In propositional logic, a resolution inference is an instance of the following rule^[1]:

${\displaystyle {\displaystyle {\frac {\Gamma _{1}\cup \left\{\ell \right\}\,\,\,\,\Gamma _{2}\cup \left\{{\overline {\ell }}\right\}}{\Gamma _{1}\cup \Gamma _{2}}}}|\ell |}$

We call:

• The clauses ${\displaystyle \Gamma _{1}\cup \left\{\ell \right\}}$ and ${\displaystyle \Gamma _{2}\cup \left\{{\overline {\ell }}\right\}}$ are the inference’s premises

• ${\displaystyle \Gamma _{1}\cup \Gamma _{2}}$ (the resolvent of the premises) is its conclusion.

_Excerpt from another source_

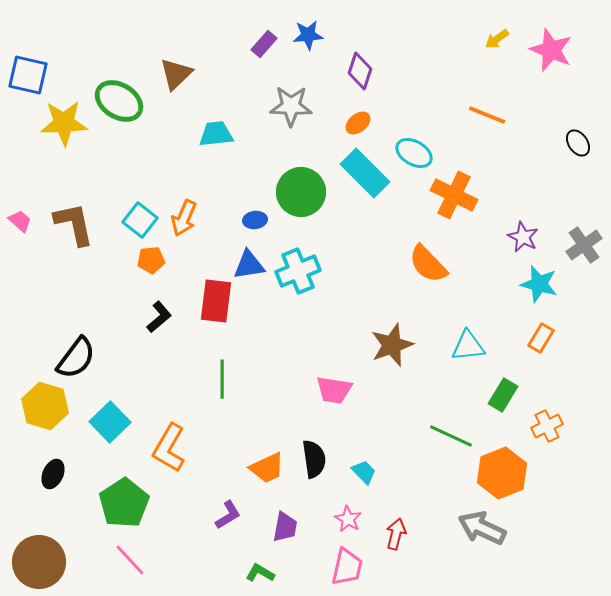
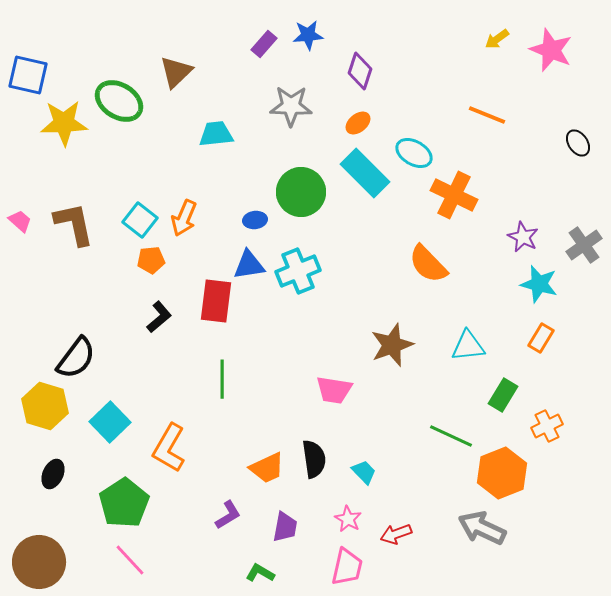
brown triangle at (176, 74): moved 2 px up
red arrow at (396, 534): rotated 124 degrees counterclockwise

• The literal ${\displaystyle \ell }$ is the left resolved literal,

• The literal ${\displaystyle {\overline {\ell }}}$ is the right resolved literal,

• ${\displaystyle |\ell |}$ is the resolved atom or pivot.

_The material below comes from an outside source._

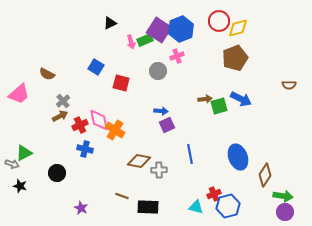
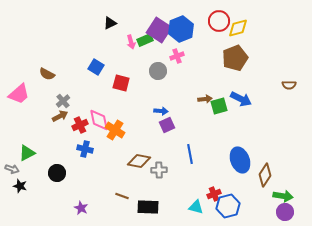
green triangle at (24, 153): moved 3 px right
blue ellipse at (238, 157): moved 2 px right, 3 px down
gray arrow at (12, 164): moved 5 px down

This rule can be generalized to first order logic to^[2]:

${\displaystyle {\displaystyle {\frac {\Gamma _{1}\cup \left\{L_{1}\right\}\,\,\,\,\Gamma _{2}\cup \left\{L_{2}\right\}}{(\Gamma _{1}\cup \Gamma _{2})\phi }}}\phi }$

where ${\displaystyle \phi }$ is a most general unifier of ${\displaystyle L_{1}}$ and ${\displaystyle L_{2}}$ and ${\displaystyle \Gamma _{1}}$ and ${\displaystyle \Gamma _{2}}$ share no common variables

Example The clauses ${\displaystyle P(x),Q(x)}$ and ${\displaystyle \neg P(B)}$ can apply this rule with ${\displaystyle [B/x]}$ as unifier.

Here x is a variable and B is a constant.

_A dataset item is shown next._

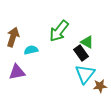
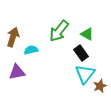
green triangle: moved 8 px up
brown star: rotated 16 degrees counterclockwise
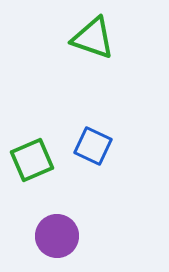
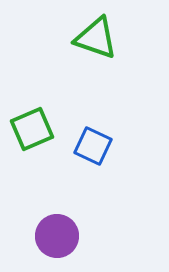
green triangle: moved 3 px right
green square: moved 31 px up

${\displaystyle {\displaystyle {\frac {P(x),Q(x)\,\,\,\,\neg P(B)}{Q(B)}}}[B/x]}$

Here we see that

• The clauses ${\displaystyle {P(x),Q(x)}}$ and ${\displaystyle {\neg P(x)}}$ are the inference’s premises

• ${\displaystyle Q(B)}$ (the resolvent of the premises) is its conclusion.

• The literal ${\displaystyle P(x)}$ is the left resolved literal,

• The literal ${\displaystyle \neg P(B)}$ is the right resolved literal,

• ${\displaystyle P}$ is the resolved atom or pivot.

• ${\displaystyle [B/x]}$ is the most general unifier of the resolved literals.